Look for the Right Fit
According to some estimates, about half of all children three and under wear shoes that aren’t a proper fit. Part of the reason for this may be the fact that feet can grow rapidly and increase up to 12 sizes during these years. Children over 3 years of age increase their foot size about a half of a size every 4-6 months. Avoid the temptation to pass shoes along from one child to the next. Each child has unique foot features.
Shoes for toddlers should have enough support in the sole to provide sufficient stabilization while learning to walk and improve coordination, although heels are not necessary at this age. Shoes that are too tight can result in bunions, corns, and conditions such as hammertoe and crossover toe. A proper fitting child’s shoe is one with:
- Ample room around the toe
- Enough width to support foot movements
- A comfortable fit right away (shoes should never have to be “broken in”)
Breathability should also be considered, since children have feet that sweat more than adult-size feet.
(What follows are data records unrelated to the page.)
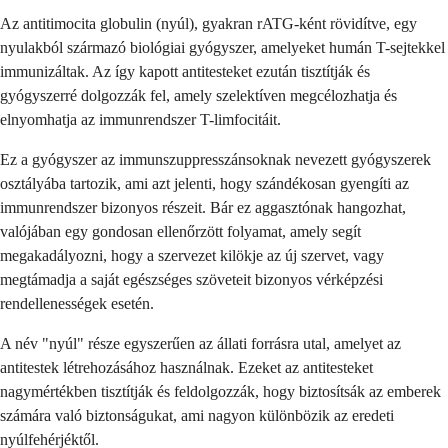
Az antitimocita globulin (nyúl), gyakran rATG-ként rövidítve, egy
nyulakból származó biológiai gyógyszer, amelyeket humán T-sejtekkel
immunizáltak. Az így kapott antitesteket ezután tisztítják és
gyógyszerré dolgozzák fel, amely szelektíven megcélozhatja és
elnyomhatja az immunrendszer T-limfocitáit.
Ez a gyógyszer az immunszuppresszánsoknak nevezett gyógyszerek
osztályába tartozik, ami azt jelenti, hogy szándékosan gyengíti az
immunrendszer bizonyos részeit. Bár ez aggasztónak hangozhat,
valójában egy gondosan ellenőrzött folyamat, amely segít
megakadályozni, hogy a szervezet kilökje az új szervet, vagy
megtámadja a saját egészséges szöveteit bizonyos vérképzési
rendellenességek esetén.
A név "nyúl" része egyszerűen az állati forrásra utal, amelyet az
antitestek létrehozásához használnak. Ezeket az antitesteket
nagymértékben tisztítják és feldolgozzák, hogy biztosítsák az emberek
számára való biztonságukat, ami nagyon különbözik az eredeti
nyúlfehérjéktől.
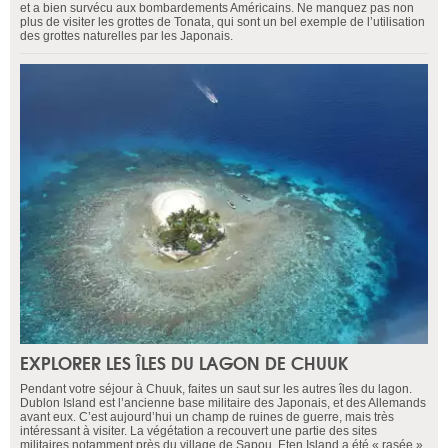
et a bien survécu aux bombardements Américains. Ne manquez pas non
plus de visiter les grottes de Tonata, qui sont un bel exemple de l’utilisation
des grottes naturelles par les Japonais.
EXPLORER LES ÎLES DU LAGON DE CHUUK
Pendant votre séjour à Chuuk, faites un saut sur les autres îles du lagon.
Dublon Island est l’ancienne base militaire des Japonais, et des Allemands
avant eux. C’est aujourd’hui un champ de ruines de guerre, mais très
intéressant à visiter. La végétation a recouvert une partie des sites
militaires notamment près du village de Sapou. Eten Island a été « rasée »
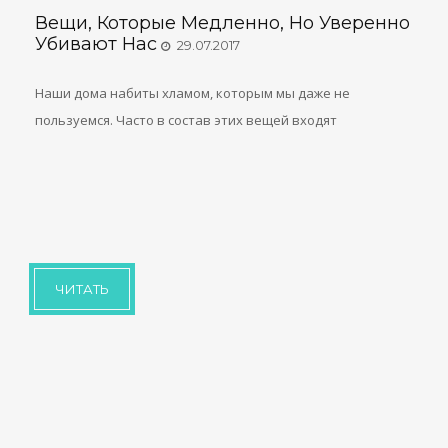
Вещи, Которые Медленно, Но Уверенно
Убивают Нас
29.07.2017
Наши дома набиты хламом, которым мы даже не
пользуемся. Часто в состав этих вещей входят
ЧИТАТЬ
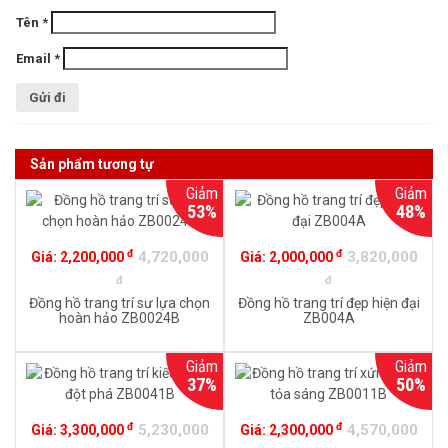
Tên
*
Email
*
Sản phẩm tương tự
Giảm
Giảm
53%
48%
đ
đ
4,720,000
3,820,000
Giá:
2,200,000
Giá:
2,000,000
đ
đ
Đồng hồ trang trí sư lựa chọn
Đồng hồ trang trí đẹp hiện đại
hoàn hảo ZB0024B
ZB004A
Giảm
Giảm
37%
50%
đ
đ
5,230,000
4,570,000
Giá:
3,300,000
Giá:
2,300,000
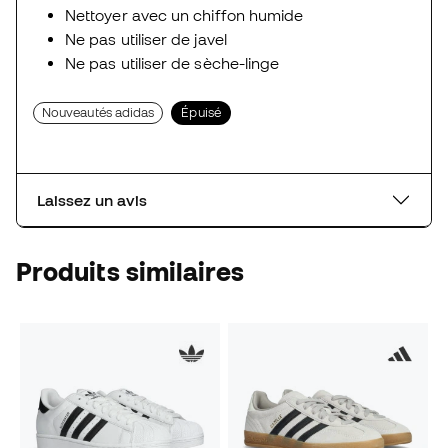
Nettoyer avec un chiffon humide
Ne pas utiliser de javel
Ne pas utiliser de sèche-linge
Nouveautés adidas
Épuisé
Laissez un avis
Produits similaires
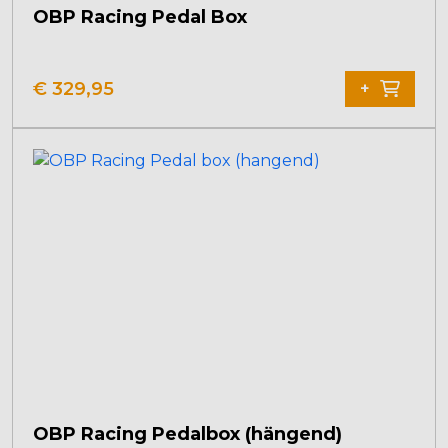
OBP Racing Pedal Box
€
329,95
+
OBP Racing Pedalbox (hängend)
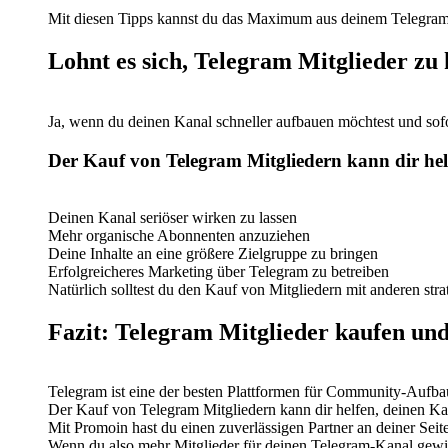
Mit diesen Tipps kannst du das Maximum aus deinem Telegram
Lohnt es sich, Telegram Mitglieder zu
Ja, wenn du deinen Kanal schneller aufbauen möchtest und sof
Der Kauf von Telegram Mitgliedern kann dir hel
Deinen Kanal seriöser wirken zu lassen
Mehr organische Abonnenten anzuziehen
Deine Inhalte an eine größere Zielgruppe zu bringen
Erfolgreicheres Marketing über Telegram zu betreiben
Natürlich solltest du den Kauf von Mitgliedern mit anderen st
Fazit: Telegram Mitglieder kaufen un
Telegram ist eine der besten Plattformen für Community-Aufba
Der Kauf von Telegram Mitgliedern kann dir helfen, deinen Ka
Mit Promoin hast du einen zuverlässigen Partner an deiner Seite,
Wenn du also mehr Mitglieder für deinen Telegram-Kanal gewinn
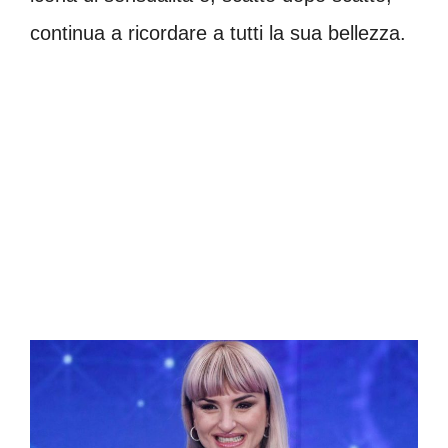
continua a ricordare a tutti la sua bellezza.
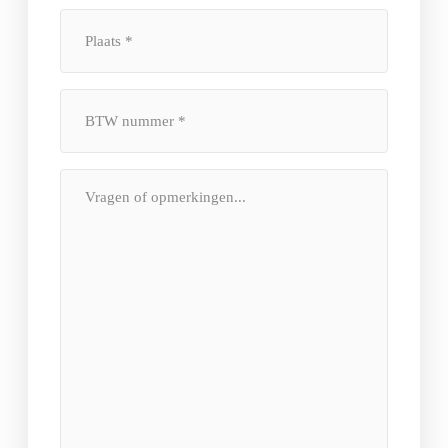
Plaats
*
BTW
Nummer
*
Bericht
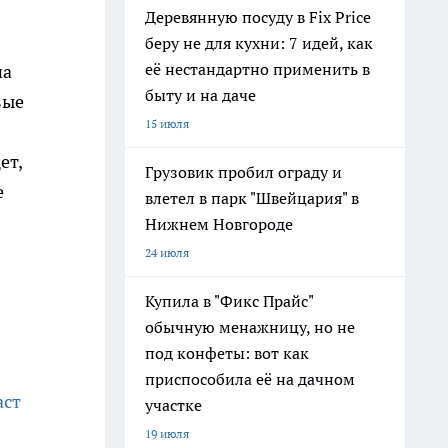
Деревянную посуду в Fix Price
беру не для кухни: 7 идей, как
её нестандартно применить в
на
быту и на даче
вые
15 июля
ет,
Грузовик пробил ограду и
е
влетел в парк "Швейцария" в
Нижнем Новгороде
24 июля
Купила в "Фикс Прайс"
обычную менажницу, но не
под конфеты: вот как
приспособила её на дачном
аст
участке
19 июля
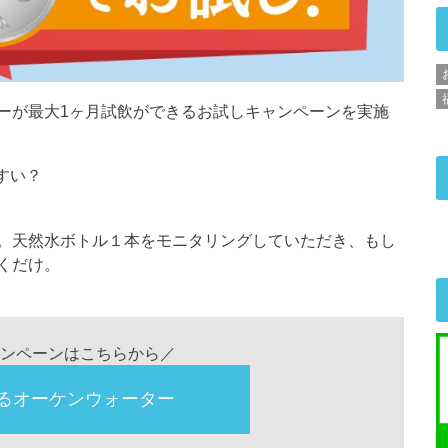
ーが最大1ヶ月試飲ができるお試しキャンペーンを実施
すい？
。天然水ボトル１本をモニタリングしていただき、もし
くだけ。
ンペーンはこちらから／
るオーケンウォーター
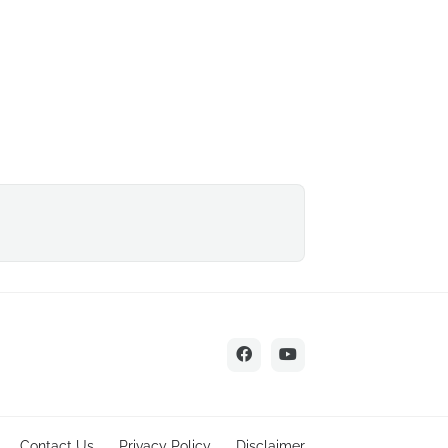
Contact Us
Privacy Policy
Disclaimer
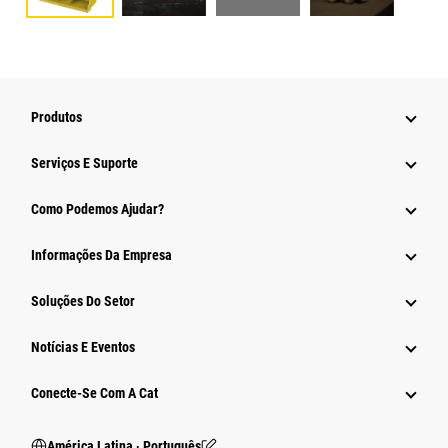
Produtos
Serviços E Suporte
Como Podemos Ajudar?
Informações Da Empresa
Soluções Do Setor
Notícias E Eventos
Conecte-Se Com A Cat
América Latina ‧ Português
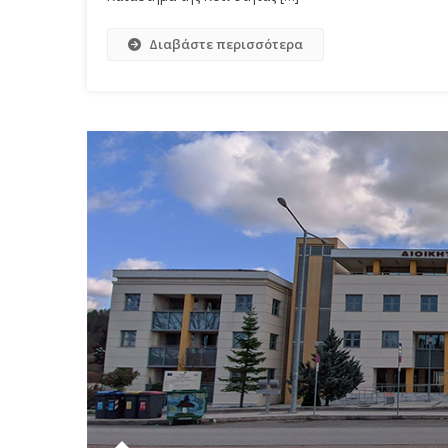
Διαβάστε περισσότερα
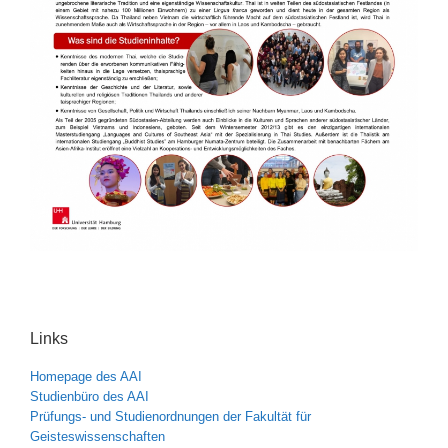
Links
Homepage des AAI
Studienbüro des AAI
Prüfungs- und Studienordnungen der Fakultät für
Geisteswissenschaften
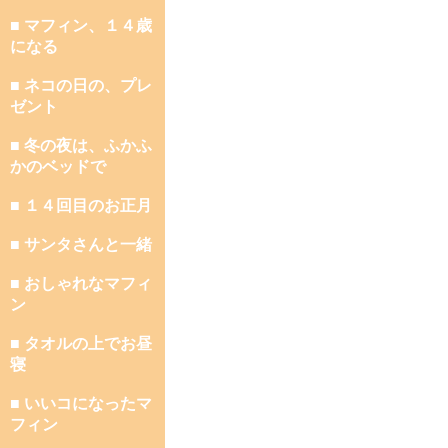
■ マフィン、１４歳
になる
■ ネコの日の、プレ
ゼント
■ 冬の夜は、ふかふ
かのベッドで
■ １４回目のお正月
■ サンタさんと一緒
■ おしゃれなマフィ
ン
■ タオルの上でお昼
寝
■ いいコになったマ
フィン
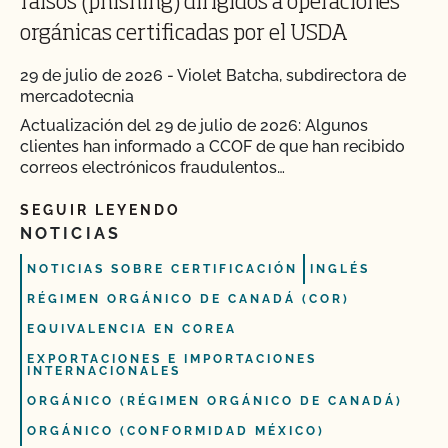
falsos (phishing) dirigidos a operaciones
orgánicas certificadas por el USDA
29 de julio de 2026
-
Violet Batcha, subdirectora de
mercadotecnia
Actualización del 29 de julio de 2026: Algunos
clientes han informado a CCOF de que han recibido
correos electrónicos fraudulentos…
SEGUIR LEYENDO
NOTICIAS
NOTICIAS SOBRE CERTIFICACIÓN
INGLÉS
RÉGIMEN ORGÁNICO DE CANADÁ (COR)
EQUIVALENCIA EN COREA
EXPORTACIONES E IMPORTACIONES
INTERNACIONALES
ORGÁNICO (RÉGIMEN ORGÁNICO DE CANADÁ)
ORGÁNICO (CONFORMIDAD MÉXICO)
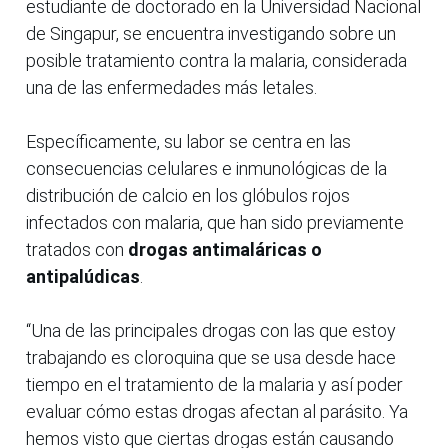
estudiante de doctorado en la Universidad Nacional
de Singapur, se encuentra investigando sobre un
posible tratamiento contra la malaria, considerada
una de las enfermedades más letales.
Específicamente, su labor se centra en las
consecuencias celulares e inmunológicas de la
distribución de calcio en los glóbulos rojos
infectados con malaria, que han sido previamente
tratados con
drogas antimaláricas o
antipalúdicas
.
“Una de las principales drogas con las que estoy
trabajando es cloroquina que se usa desde hace
tiempo en el tratamiento de la malaria y así poder
evaluar cómo estas drogas afectan al parásito. Ya
hemos visto que ciertas drogas están causando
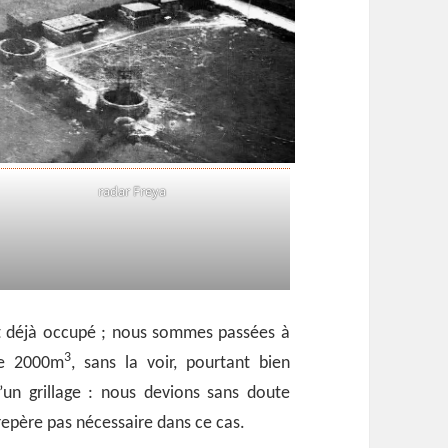
radar Freya
st déjà occupé ; nous sommes passées à
3
de 2000m
, sans la voir, pourtant bien
un grillage : nous devions sans doute
epère pas nécessaire dans ce cas.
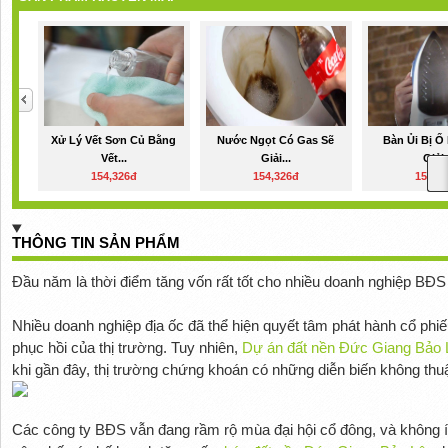
Xử Lý Vết Sơn Củ Bằng
Nước Ngọt Có Gas Sẽ
Bàn Ủi Bị Ố
Vết...
Giải...
Giải.
154,326đ
154,326đ
154,3
THÔNG TIN SẢN PHẨM
Đầu năm là thời điểm tăng vốn rất tốt cho nhiều doanh nghiệp BĐS
Nhiều doanh nghiệp địa ốc đã thể hiện quyết tâm phát hành cổ ph
phục hồi của thị trường. Tuy nhiên,
Dự án đất nền Đức Giang Bảo 
khi gần đây, thị trường chứng khoán có những diễn biến không th
Các công ty BĐS vẫn đang rầm rộ mùa đại hội cổ đông, và không í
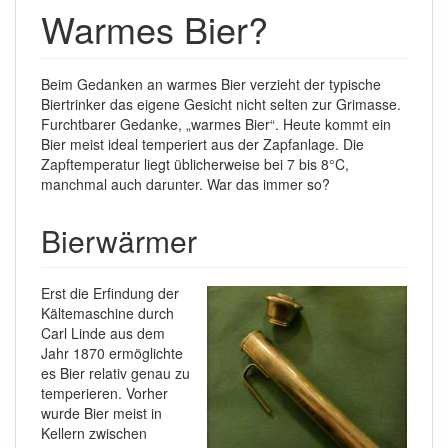
Warmes Bier?
Beim Gedanken an warmes Bier verzieht der typische
Biertrinker das eigene Gesicht nicht selten zur Grimasse.
Furchtbarer Gedanke, „warmes Bier“. Heute kommt ein
Bier meist ideal temperiert aus der Zapfanlage. Die
Zapftemperatur liegt üblicherweise bei 7 bis 8°C,
manchmal auch darunter. War das immer so?
Bierwärmer
Erst die Erfindung der
Kältemaschine durch
Carl Linde aus dem
Jahr 1870 ermöglichte
es Bier relativ genau zu
temperieren. Vorher
wurde Bier meist in
Kellern zwischen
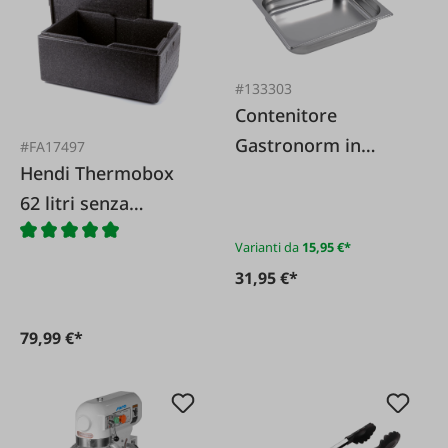
#133303
Contenitore
Gastronorm in
#FA17497
Hendi Thermobox
acciaio inox 1/2
62 litri senza
ingresso
Varianti da
15,95 €*
31,95 €*
79,99 €*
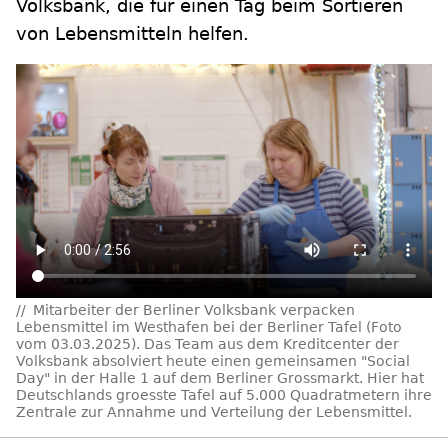
Volksbank, die für einen Tag beim Sortieren
von Lebensmitteln helfen.
Mitarbeiter der Berliner Volksbank verpacken
Lebensmittel im Westhafen bei der Berliner Tafel (Foto
vom 03.03.2025). Das Team aus dem Kreditcenter der
Volksbank absolviert heute einen gemeinsamen "Social
Day" in der Halle 1 auf dem Berliner Grossmarkt. Hier hat
Deutschlands groesste Tafel auf 5.000 Quadratmetern ihre
Zentrale zur Annahme und Verteilung der Lebensmittel.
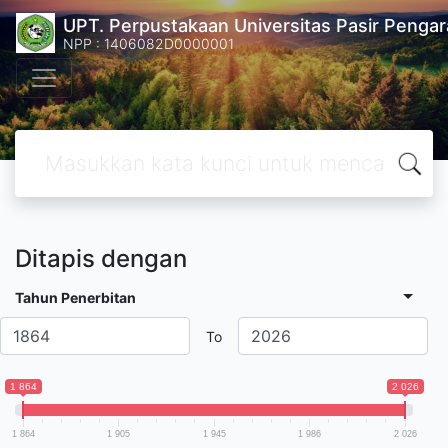
UPT. Perpustakaan Universitas Pasir Pengar
NPP : 1406082D0000001
Ditapis dengan
Tahun Penerbitan
To
1 864
2 026
1 864
1 905
1 945
1 986
2 026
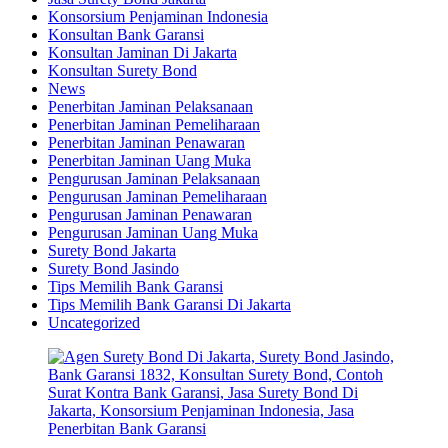
Konsorsium Penjaminan Indonesia
Konsultan Bank Garansi
Konsultan Jaminan Di Jakarta
Konsultan Surety Bond
News
Penerbitan Jaminan Pelaksanaan
Penerbitan Jaminan Pemeliharaan
Penerbitan Jaminan Penawaran
Penerbitan Jaminan Uang Muka
Pengurusan Jaminan Pelaksanaan
Pengurusan Jaminan Pemeliharaan
Pengurusan Jaminan Penawaran
Pengurusan Jaminan Uang Muka
Surety Bond Jakarta
Surety Bond Jasindo
Tips Memilih Bank Garansi
Tips Memilih Bank Garansi Di Jakarta
Uncategorized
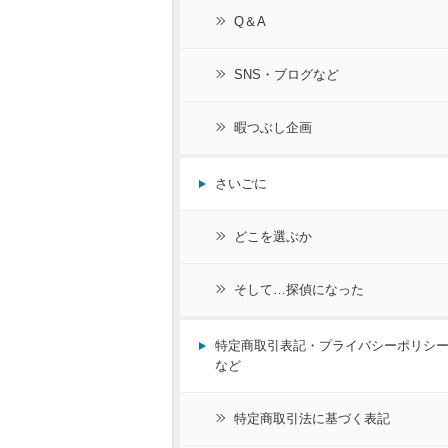
Q＆A
SNS・ブログなど
暇つぶし企画
さいごに
どこを選ぶか
そして…探偵になった
特定商取引表記・プライバシーポリシ
など
特定商取引法に基づく表記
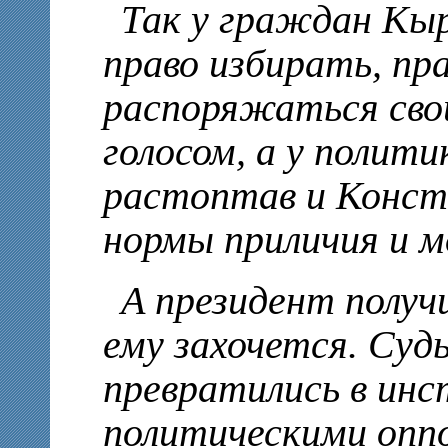
Так у граждан Кы
право избирать, пр
распоряжаться сво
голосом, а у полити
растоптав и Конст
нормы приличия и м
А президент получи
ему захочется. Суд
превратились в инс
политическими опп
Infants have delicate feet, so soft shoes or even slipper socks with anti-slip protection on the bottom should provide sufficient ventilation. Opt for breathable materials like leather and canvas and avoid plastic.
Pay Attention to Shoe Construction/Design
Look for an absorbent material for the insole of your child’s shoe. The outer sole needs to provide sufficient traction. Support in the ankles is especially important for toddlers since they’re often on their feet all day as they learn to get around on their own. Proper ankle support can also minimize a child’s risk of having problems with the development of bones in this area.
When older children start wearing shoes with heel height, it shouldn’t be more than an inch. Durability should be a priority when kids get into sports. Choose shoes appropriate for your child’s sport. Shoes for baseball will be different than ones worn for competitive running or track and field. As a general rule, you want shoes for your child that are well-ventilated and comfortable with some room for growth.
Be mindful of how well your child is getting around in their shoes. If you notice signs of foot pain, take a good look at their shoes to see if it’s time for a new pair. If their shoes aren’t the problem, see your podiatrist to determine if special footwear or orthotics may benefit your child to correct foot irregularities that may affect younger shoe wearers.